Par contrat de cautionnement « VISALE » du 1er juillet 2020 conclu avec la bailleresse dûment représentée, la SASU ACTION LOGEMENT SERVICES s’est portée caution des sommes qui pourraient être dues par M. [S] [C] au titre d’un impayé de loyers.
A la suite de divers incidents de paiement, Mme [L] [Y] a actionné la caution.
Le 27 juin 2022, la SASU ACTION LOGEMENT SERVICES a fait signifier à M. [S] [C] un commandement de payer les loyers visant la clause résolutoire portant sur la somme principale de 938.38 euros.
Par assignation en date du 14 février 2024, la SASU ACTION LOGEMENT SERVICES a assigné M. [S] [C] devant le Juge des contentieux de la Protection du Tribunal Judiciaire de MULHOUSE.
L’affaire fixée initialement à l’audience du 17 mai 2024 a été renvoyée au 4 octobre 2024 pour permettre au défendeur de conclure.

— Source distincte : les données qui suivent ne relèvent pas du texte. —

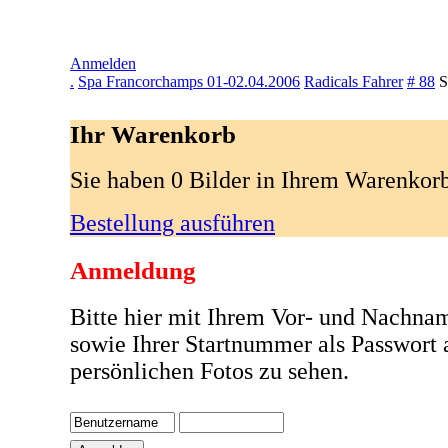
Anmelden
.
Spa Francorchamps 01-02.04.2006
Radicals Fahrer
# 88
S
Ihr Warenkorb
Sie haben 0 Bilder in Ihrem Warenkor
Bestellung ausführen
Anmeldung
Bitte hier mit Ihrem Vor- und Nachna
sowie Ihrer Startnummer als Passwort
persönlichen Fotos zu sehen.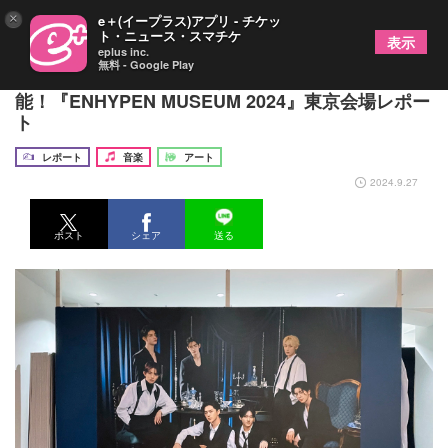
×
e＋(イープラス)アプリ - チケッ
ト・ニュース・スマチケ
表示
eplus inc.
無料 - Google Play
ENHYPENのゴージャスなビジュアルを間近で堪
能！『ENHYPEN MUSEUM 2024』東京会場レポー
ト
レポート
音楽
アート
2024.9.27
ポスト
シェア
送る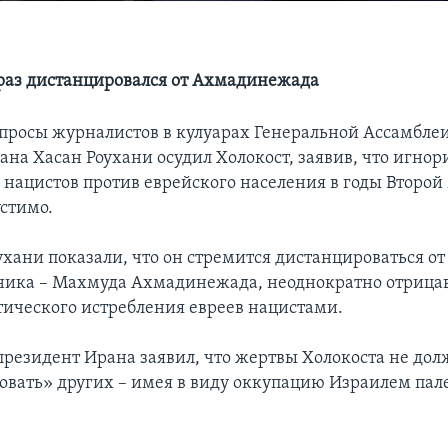
раз дистанцировался от Ахмадинежада
опросы журналистов в кулуарах Генеральной Ассамбле
ана Хасан Роухани осудил Холокост, заявив, что игнор
 нацистов против еврейского населения в годы Второй
стимо.
хани показали, что он стремится дистанцироваться от
ника – Махмуда Ахмадинежада, неоднократно отрица
тического истребления евреев нацистами.
 президент Ирана заявил, что жертвы Холокоста не до
вать» других – имея в виду оккупацию Израилем пал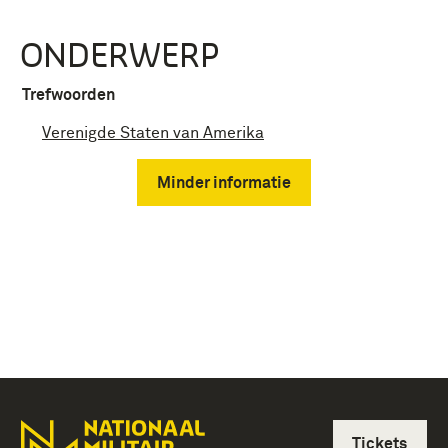
ONDERWERP
Trefwoorden
Verenigde Staten van Amerika
Minder informatie
Tickets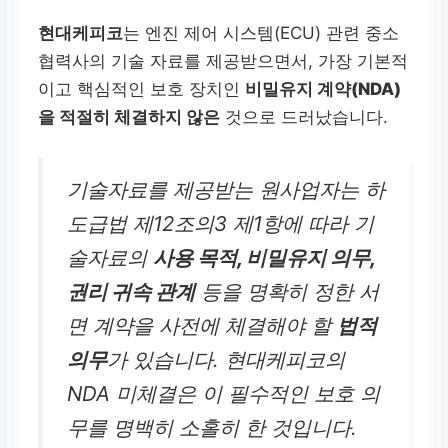
현대케피코
는 엔진 제어 시스템(ECU) 관련 중소
협력사의 기술 자료를 제공받으면서, 가장 기본적
이고 핵심적인 보호 장치인
비밀유지 계약(NDA)
을 적절히 체결하지 않은
것으로 드러났습니다.
기술자료를 제공받는 원사업자는 하
도급법 제12조의3 제1항에 따라 기
술자료의
사용 목적, 비밀유지 의무,
권리 귀속 관계
등을 명확히 정한 서
면 계약을 사전에 체결해야 할
법적
의무
가 있습니다. 현대케피코의
NDA 미체결은 이 필수적인 보호 의
무를 명백히 소홀히 한 것입니다.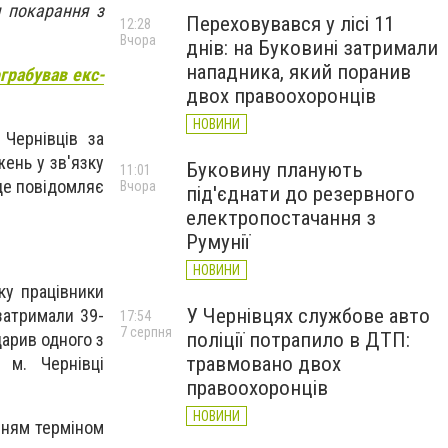
я покарання з
Переховувався у лісі 11
12:28
Вчора
днів: на Буковині затримали
нападника, який поранив
грабував екс-
двох правоохоронців
НОВИНИ
Чернівців за
ень у зв'язку
Буковину планують
11:01
 це повідомляє
Вчора
під'єднати до резервного
електропостачання з
Румунії
НОВИНИ
ку працівники
У Чернівцях службове авто
 затримали 39-
17:54
7 серпня
поліції потрапило в ДТП:
дарив одного з
травмовано двох
 м. Чернівці
правоохоронців
НОВИНИ
анням терміном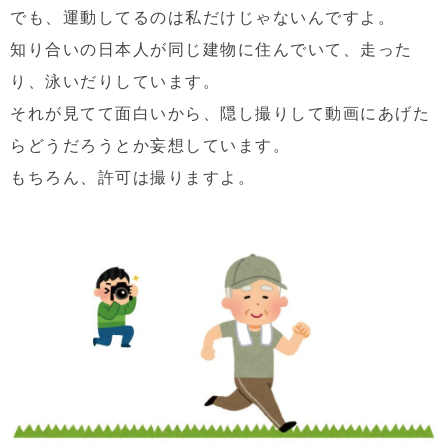
でも、運動してるのは私だけじゃないんですよ。
知り合いの日本人が同じ建物に住んでいて、走った
り、泳いだりしています。
それが見てて面白いから、隠し撮りして動画にあげた
らどうだろうとか妄想しています。
もちろん、許可は撮りますよ。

Aux termes de l’assignation dont elle reprend oralement le bénéfice à l’audience en l’actualisant, la SASU ACTION LOGEMENT SERVICES régulièrement représentée, demande au juge, au visa des articles 24 de la loi de 1989, 1103, 1217, 1231-1, 1224, 1346 et 2305 du code civil, de :
— recevoir ACTION LOGEMENT SERVICES en son action ;
— l’en déclarer bien fondée ;
— déclarer acquise la clause résolutoire insérée au bail et subsidiairement prononcer cette résiliation ;
— ordonner l’expulsion de M. [S] [C] et de tous occupants de son chef du logement, au besoin avec le concours de la force publique ;
— condamner M. [S] [C] à payer à ACTION LOGEMENT SERVICES la somme de 1916,69€ avec intérêts au taux légal à compter du 27 juin 2022 sur la somme de 938.38€ et pour le surplus à compter de l’assignation ;
— fixer l’indemnité d’occupation à compter de la date de l’acquisition de la clause résolutoire ou de la résiliation du bail au montant du loyer contractuel augmenté des charges ;
— condamner M. [S] [C] à payer lesdites indemnités d’occupation à ACTION LOGEMENT SERVICES, dès lors que ces paiements seront justifiés par une quittance subrogative ;
— condamner M. [S] [C] à payer à ACTION LOGEMENT SERVICES la somme de 800 € sur le fondement de l’article 700 du code de procédure civile ;
— condamner M. [S] [C] en tous les dépens qui comprendront le coût du commandement de payer ;
le tout, sous le bénéfice de l’exécution provisoire.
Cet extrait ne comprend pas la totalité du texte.